OAuth2 should be consistent with the authentication schemes for which it
dynamically issues credentials - not the other way around.
The root cause of the naming inconsistencies is that OAuth2 puts a massive
focus on "Access Token", instead of on "Dynamically-issued credentials".
An "access token response" is a dynamically-issued credential. First you need
to know the type of credential (token_type), then you need any extra values
specific to that type. [Plus you need metadata about the credentials
(expires_in, scope, how/where to renew/revoke, where to use!!).]

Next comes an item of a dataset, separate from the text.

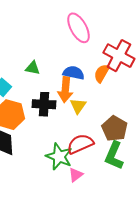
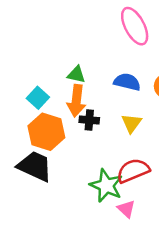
orange arrow: (65, 90) -> (76, 101), moved
black cross: (44, 104) -> (89, 120), size x0.7
pink triangle: (76, 175) -> (126, 209), turned -42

For the BEARER type you need: token.
For the MAC type you need: id, key, algorithm, issue time.
For the BASIC type you need: username, password.
For the TLS client cert type you need: certificate, private key.
...
The MAC spec defines mac_key and mac_algorithm fields, but uses the
access_token label instead of defining a mac_id field. It has to because OAuth2
treats access_token as a central concept, instead of a credential-specific
field.
I am sure developers would more easily understand (get a better mental model)
if an "access token responses" looked like the following examples:
{"type":"bearer", "token":"SlAV32hkKG", ...}
{"type":"mac", "id":"SlAV32hkKG", "key":"adijq39jdlaska9asud",
"algorithm":"hmac-sha-256", ...}
Is it worth clarifying?
Probably, for clarity in the long term.
But obviously there has been a huge amount invested in the current "access
token" focus. I am certainly not going to object to the much simpler fix of
renaming bearer_token to access_token.